I am blogging for 30 Days ‘Til 30 because I find it challenging to define who I am and think this exercise may help; I’m like an orgasm–difficult to describe but everybody loves having me! However, there are two words that if push comes to smack in the face, encapsulate so much of who I think I am. Two words that, just my luck, are part of a dying language. They are the Yiddish words schlemiel and schlimazel. If you’ve ever seen the opening sequence to “Laverne and Shirley” you may be familiar with them.

Just an FYI you should totally watch “Laverne and Shirley.” And then tell me about it since I only have Netflix Insta-stream but it is only available to rent on DVD.
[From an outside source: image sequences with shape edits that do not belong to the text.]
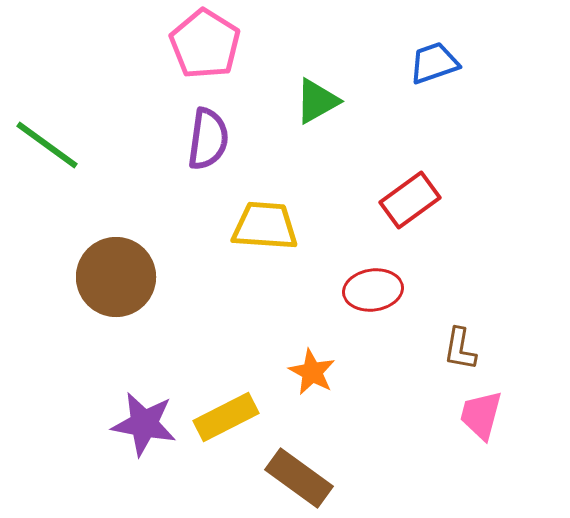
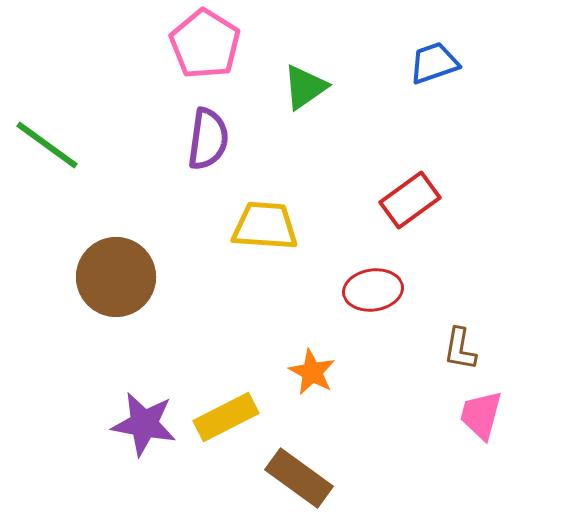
green triangle: moved 12 px left, 14 px up; rotated 6 degrees counterclockwise
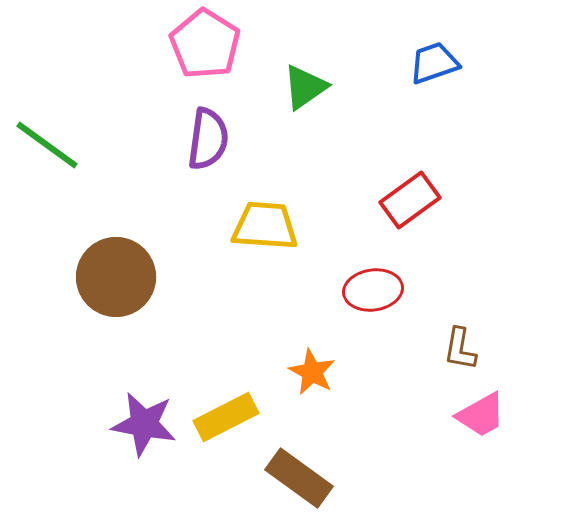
pink trapezoid: rotated 134 degrees counterclockwise
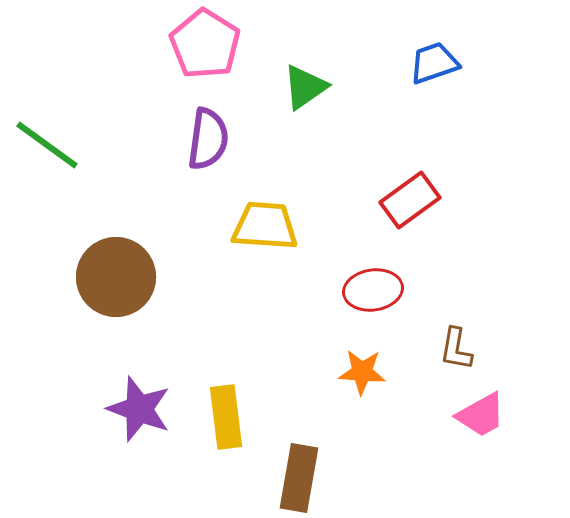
brown L-shape: moved 4 px left
orange star: moved 50 px right; rotated 24 degrees counterclockwise
yellow rectangle: rotated 70 degrees counterclockwise
purple star: moved 5 px left, 15 px up; rotated 10 degrees clockwise
brown rectangle: rotated 64 degrees clockwise
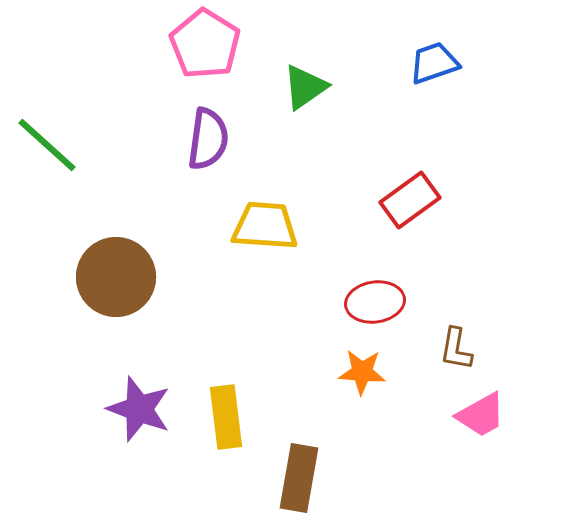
green line: rotated 6 degrees clockwise
red ellipse: moved 2 px right, 12 px down
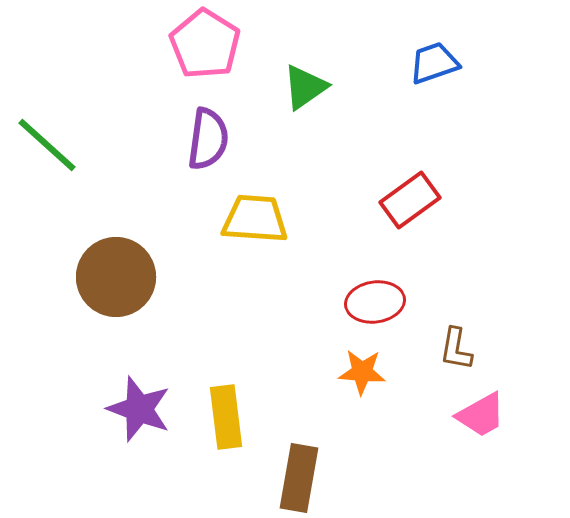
yellow trapezoid: moved 10 px left, 7 px up
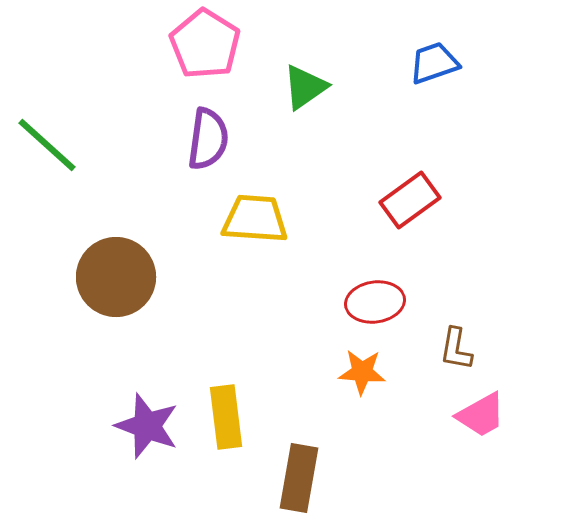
purple star: moved 8 px right, 17 px down
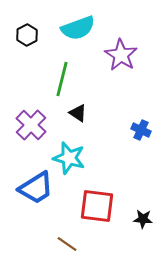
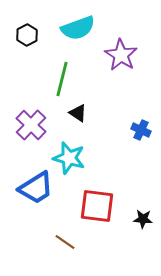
brown line: moved 2 px left, 2 px up
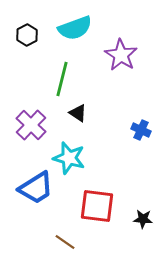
cyan semicircle: moved 3 px left
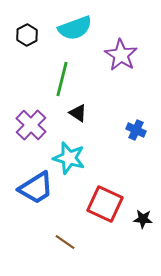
blue cross: moved 5 px left
red square: moved 8 px right, 2 px up; rotated 18 degrees clockwise
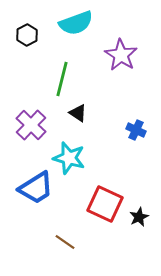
cyan semicircle: moved 1 px right, 5 px up
black star: moved 4 px left, 2 px up; rotated 30 degrees counterclockwise
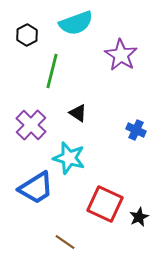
green line: moved 10 px left, 8 px up
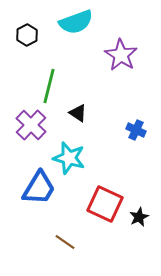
cyan semicircle: moved 1 px up
green line: moved 3 px left, 15 px down
blue trapezoid: moved 3 px right; rotated 27 degrees counterclockwise
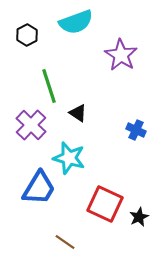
green line: rotated 32 degrees counterclockwise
The best description of these two words is: the schlemiel is the one who spills the coffee, the schlimazel is the one who gets spilled on. Call me meshuggener, but I think I play both these roles. Don’t miss my one act play, coming soon. 

The schlemiel is extremely clumsy. That’s me. I literally have spilled soup on myself (and almost everything I eat). Things just seem to drop out of my hand. Like this morning’s breakfast.

That was my last egg 🙁

Or glasses of water–all the time. I drop things in all types of weird places. Like my sports bra in the toilet.

I guess this counts as washing it, right?

As a little schlemiel, I remember feeling mortified when I broke the scale in a small pet store. I just wanted to touch it–I’m very hands on–and down it came crashing. I felt equally as bad the time milk shot from nose, into my cousin’s eyes, at a family sedar. They all laughed while I just cried.

In high school I sprained my ankle in the most timid of all gym electives, walking. Yes, I signed up to take “walking” and even that proved hazardous. When I lived in Washington DC I almost lost my life on that most famous street, Pennsylvania Ave., when I tripped mid-crosswalk in front of a large city bus. Every single time I talk on the phone with my mom and a horn honks in the background she instinctively asks in fear, “was that at you?!” And she’s right to worry; it often is. In a similar but not similar at all situation, I almost lost my life when in attempts to sit at my table at Nobu (I could only afford to go there because it was Restaurant Week), I knocked over an entire bottle of red wine that was on the table next to me. Not only did I knock it over, but it went right into the lap of a man whose death stare still haunts me sometimes when I close my eyes.

I’ve always been too afraid to try stand-up but I’m thinking I should give it a go since I would kill at that mic-drop. Or even better, I should just try and make the glass drop happen.